Question : le Sénat fait-il dans la provoc à l’endroit des médecins et des internes en médecine ? On peut se poser la question. Dans la nuit du lundi au mardi 4 juin, les sénateurs se sont laissés aller à inventer des solutions au problème récurrent des déserts médicaux, sur le dos des médecins, sans les avoir consultés, bien évidemment. C’est connu : l’enfer est pavé de bonnes intentions. Et dans la soirée de lundi, de nombreux sénateurs ont eu de nombreuses bonnes intentions. Trois amendements (n°1 rect, N°542 rect. quinquies, n° 762 rect) reprenant la même mesure, ont été adoptés. Comble de malchance pour les médecins qui y sont réfractaires : ces amendements ont été adoptés de manière transpartisane.

Que visent-ils ? Faire en sorte que la dernière année d’internat de médecine générale soit une année de pratique ambulatoire en autonomie, dans les zones sous-denses, « avec l’avis conforme du conseil départemental de l’ordre des médecins ». Cet amendement fait suite à d'autres mesures hostiles aux médecins, comme l'imposition au dernier tiers du numerus clausus d'un exercice dans les zones sous-denses, ou la limitation à trois ans de la durée de remplacement médical.

Injustice et abandon

Et les sénateurs de se justifier : « les difficultés d’accès aux soins sont au cœur du profond sentiment d’injustice et d’abandon ressenti par une grande majorité de nos concitoyens. » Traduisez : la crise des gilets jaunes, c’est à cause des médecins qui squattent les centres villes huppés des grandes agglomérations, et désertent nos campagnes. Et de poursuivre : « Seuls 12% des jeunes diplômés décident de s’installer en libéral. » Les sénateurs tirent aussi le bilan que « les mécanismes de régulation ont fait preuve de leur inefficacité partout où ils ont été mis en œuvre. »

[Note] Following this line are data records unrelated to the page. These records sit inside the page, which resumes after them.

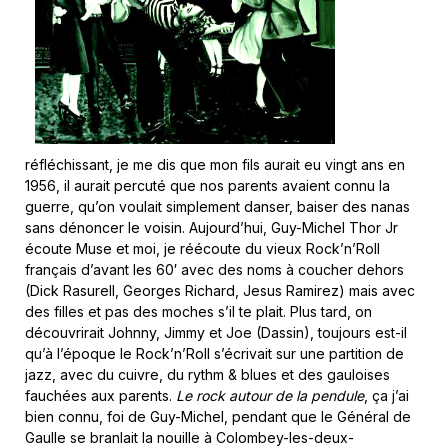
réfléchissant, je me dis que mon fils aurait eu vingt ans en
1956, il aurait percuté que nos parents avaient connu la
guerre, qu’on voulait simplement danser, baiser des nanas
sans dénoncer le voisin. Aujourd’hui, Guy-Michel Thor Jr
écoute Muse et moi, je réécoute du vieux Rock’n’Roll
français d’avant les 60′ avec des noms à coucher dehors
(Dick Rasurell, Georges Richard, Jesus Ramirez) mais avec
des filles et pas des moches s’il te plait. Plus tard, on
découvrirait Johnny, Jimmy et Joe (Dassin), toujours est-il
qu’à l’époque le Rock’n’Roll s’écrivait sur une partition de
jazz, avec du cuivre, du rythm & blues et des gauloises
fauchées aux parents.
Le rock autour de la pendule
, ça j’ai
bien connu, foi de Guy-Michel, pendant que le Général de
Gaulle se branlait la nouille à Colombey-les-deux-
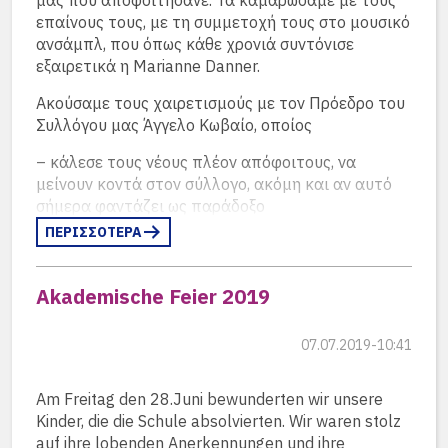
επαίνους τους, με τη συμμετοχή τους στο μουσικό
ανσάμπλ, που όπως κάθε χρονιά συντόνισε
εξαιρετικά η Marianne Danner.
Ακούσαμε τους χαιρετισμούς με τον Πρόεδρο του
Συλλόγου μας Άγγελο Κωβαίο, οποίος
Ο Dr. Marcus Bremer, Πρόεδρος του Vorstand του
– κάλεσε τους νέους πλέον απόφοιτους, να
Συλλόγου της Γερμανικής Σχολής Αθηνών, με το
μείνουν κοντά στον σύλλογο, ακόμη και αν αυτό
Μουσικό Σύνολο δίπλα του, απευθύνεται στους
σήμερα φαντάζει ως παράδοξο
νέους Απόφοιτους περιστρέφοντας την εξαιρετική
ΠΕΡΙΣΣΟΤΕΡΑ
ομιλία του γύρω από το ρήμα “schaffen”.
– ανέφερε ότι το πρώτο αποχαιρετιστήριο δώρο
μας είναι η Ιστορία της Γερμανικής Σχολής, το
βιβλίο του Jens Godber Hansen
Akademische Feier 2019
– και το άλλο αναμνηστικό μας δώρο ήρθε από
την Λίζα Γεωμπρέ, απόφοιτο του 1973, που
07.07.2019-10:41
σχεδίασε μία σειρά από σελιδοδείκτες και τον Άκη
Παπαδόπουλο, απόφοιτο του 1988, που τους
Am Freitag den 28.Juni bewunderten wir unsere
εκτύπωσε ειδικά για την περίσταση, και
Kinder, die die Schule absolvierten. Wir waren stolz
auf ihre lobenden Anerkennungen und ihre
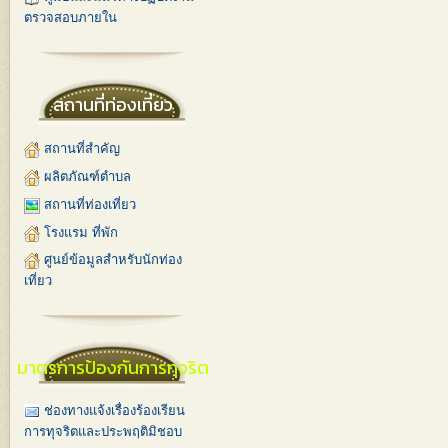
ตรวจสอบภายใน
สถานที่ท่องเที่ยว
สถานที่สำคัญ
ผลิตภัณฑ์ตำบล
สถานที่ท่องเที่ยว
โรงแรม ที่พัก
ศูนย์ข้อมูลสำหรับนักท่อง
เที่ยว
มาตรการป้องกันการทุจริต
ช่องทางแจ้งเรื่องร้องเรียน
การทุจริตและประพฤติมิชอบ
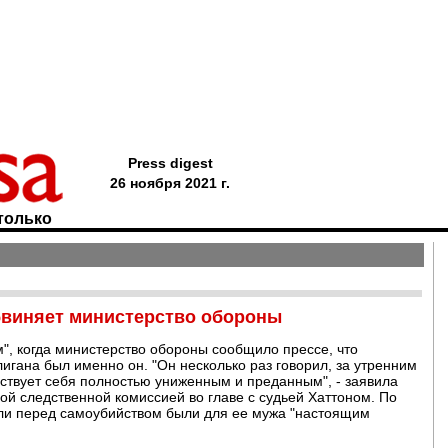
Press digest
26 ноября 2021 г.
только
бвиняет министерство обороны
", когда министерство обороны сообщило прессе, что
гана был именно он. "Он несколько раз говорил, за утренним
увствует себя полностью униженным и преданным", - заявила
ой следственной комиссией во главе с судьей Хаттоном. По
ли перед самоубийством были для ее мужа "настоящим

Croyant bien faire, les sénateurs font le pari « plus ambitieux […] de l’incitation et de l’accompagnement des jeunes professionnels dans les territoires ». D’où ces amendements qui visent « à permettre aux 3500 étudiants de dernière année de 3e cycle des études de médecine générale d’exercer en tant que médecin adjoint ».

Les internes au créneau

Les étudiants en question ne se sont pas fait attendre pour exprimer leur désapprobation la plus tonitruante. Là où les sénateurs ne voient que bienveillance, l’association nationale des étudiants en médecine de France (Anemf), l'Isni et l'Isnar-IMG dénoncent une « mesure ubuesque ». Et d’ajouter : «  Avec cette mesure, l’internat de médecine générale de trois ans se voit privé par les sénateurs d’une de ses années de formation, au mépris de tout principe pédagogique nécessaire à une prise en charge complète ».

Les sénateurs se sont-ils d’ailleurs posé la question de la place de cette année en autonomie complète dans la maquette de médecine générale ? « Cette décision entrainerait un bond de 20 ans en arrière quand la médecine générale était apprise uniquement sur le tas ». Et de conclure : « il est inacceptable de brader la formation des futurs médecins pour répondre aux problématiques d’accès aux soins. » 

Les internes en médecine ont été rejoints par leurs ainés de la confédération des syndicats médicaux français (CSMF). Plus nuancé la CSMF juge que « ce serait une grave erreur d’amputer le temps de formation en troisième cycle ». Pour la CSMF, « cette mesure revient à proposer aux patients des zones dites sous-denses des médecins insufffisamment et incomplètement formés ». Plutôt que de lâcher les étudiants seuls dans la nature, la CSMF suggère aux sénateurs de « mettre en place une année de stage obligatoire en médecine libérale de ville, sur l’ensemble du territoire et pour toutes les spécialités ».